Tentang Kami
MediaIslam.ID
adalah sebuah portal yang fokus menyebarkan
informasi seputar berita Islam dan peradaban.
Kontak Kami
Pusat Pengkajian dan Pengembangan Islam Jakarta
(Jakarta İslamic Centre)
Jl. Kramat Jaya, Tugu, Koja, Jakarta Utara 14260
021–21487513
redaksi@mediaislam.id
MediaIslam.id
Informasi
□ □ □
Work task ▸ Stop at the line containing "redaksi@mediaislam.id". Please print exactly every line before it from the start of the records, plus that line itself, and nothing else.

Response area ▸
Tentang Kami
MediaIslam.ID
adalah sebuah portal yang fokus menyebarkan
informasi seputar berita Islam dan peradaban.
Kontak Kami
Pusat Pengkajian dan Pengembangan Islam Jakarta
(Jakarta İslamic Centre)
Jl. Kramat Jaya, Tugu, Koja, Jakarta Utara 14260
021–21487513
redaksi@mediaislam.id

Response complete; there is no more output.